Keefe said he also called the Krumwiedes as a "courtesy." Additional heated phone calls have occurred, during which Keefe said the Krumwiedes have threatened to take him to court to get the head back.

"I believe I've been civil, but I don't like being threatened with an attorney,'' Keefe said.

Kerry Krumwiede refused to comment about any possible legal action.

PUBLIC OR PRIVATE

The crux of the legal argument appears to be this: Is the head of deer No. 27 considered a body part of legal livestock and is thus private property of the Krumwiedes? Or did deer No. 27 become fair legal game when it wandered onto public land?

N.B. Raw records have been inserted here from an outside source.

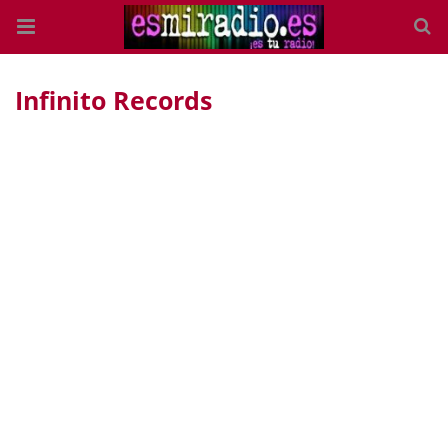
Infinito Records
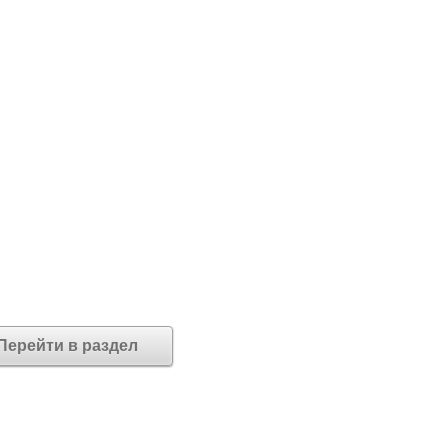
Перейти в раздел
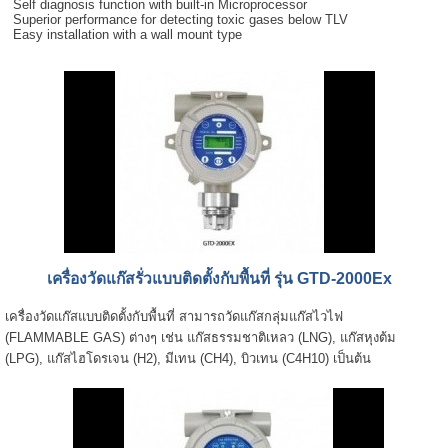
Self diagnosis function with built-in Microprocessor
Superior performance for detecting toxic gases below TLV
Easy installation with a wall mount type
เครื่องวัดแก๊สรั่วแบบติดตั้งกับพื้นที่ รุ่น GTD-2000Ex
เครื่องวัดแก๊สแบบติดตั้งกับพื้นที่ สามารถวัดแก๊สกลุ่มแก๊สไวไฟ
(FLAMMABLE GAS) ต่างๆ เช่น แก๊สธรรมชาติเหลว (LNG), แก๊สหุงต้ม
(LPG), แก๊สไฮโดรเจน (H2), มีเทน (CH4), บิวเทน (C4H10) เป็นต้น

"The question of the tag will be fascinating,'' said Ted Lundrigan, an attorney in private practice in Pine River. "And once it's dead, what's the value of the head?"

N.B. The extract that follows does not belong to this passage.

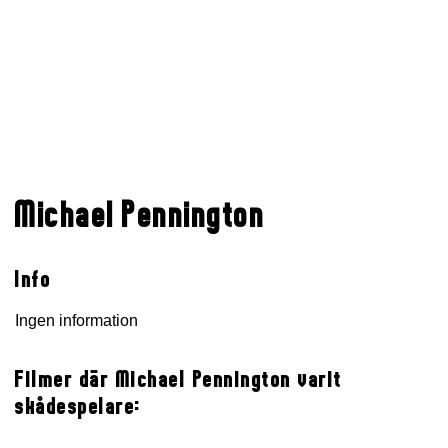
Michael Pennington
Info
Ingen information
Filmer där Michael Pennington varit
skådespelare:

He said a civil court judge would have to weigh other issues, such as whether the deer had become feral after it escaped and whether Keefe could have known the deer was tame.

Given that the deer had only a small yellow ear tag and had wandered far from the Krumwiede farm, Lundrigan said the case favors the hunter.

"If there's a cow on county land, I can't shoot it because there is no cow season. But with a deer, that's different - there is a deer season,'' he said. "If I raise deer in country where there is a deer season, (escapes) are a risk that I would have to take.''

Keefe said he speaks for all deer hunters when he says, "When you see a rack like that, the last thing you're going to do is try to identify its livestock number. What are we suppose to do? Look for ID tags on every deer before we shoot?"

There are about 10,000 domestic elk and 7,000 domestic white-tailed deer held in captivity in Minnesota, said Dr. Paul Anderson, assistant director of the Minnesota Board of Animal Health, and the number of animals reported escaped each year is low.

"They are rare, maybe 10 a year,'' Anderson said.

He said the Krumwiedes are a small producer, with only four deer. But captive white-tailed deer bucks have become a valuable commodity in Minnesota, with more than 400 farms in operation. The animals are sold for breeding and to shooting preserves.

On its Web site, the Minnesota Deer Breeders Association lists prices of $300 to $500 for whitetail bucks and fawns; other Web sites indicate private shooting preserves charge hunters $8,000 and up to kill a trophy-sized deer.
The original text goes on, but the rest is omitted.